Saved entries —
───

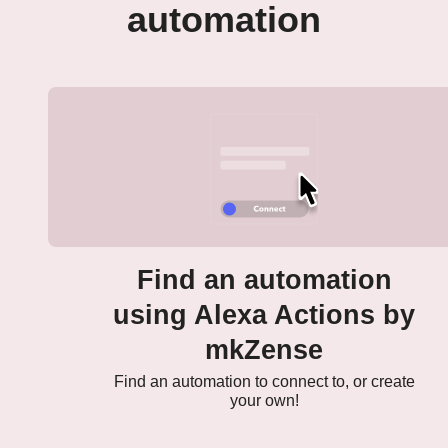
automation
Find an automation
using Alexa Actions by
mkZense
Find an automation to connect to, or create
your own!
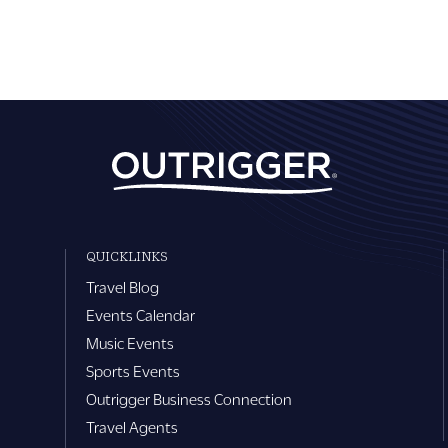
QUICKLINKS
Travel Blog
Events Calendar
Music Events
Sports Events
Outrigger Business Connection
Travel Agents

───

Precisely the line with "Music Events" and the lines after it, up to the last line of the entries above, are to be reproduced, and nothing more.

Task solution —
Music Events
Sports Events
Outrigger Business Connection
Travel Agents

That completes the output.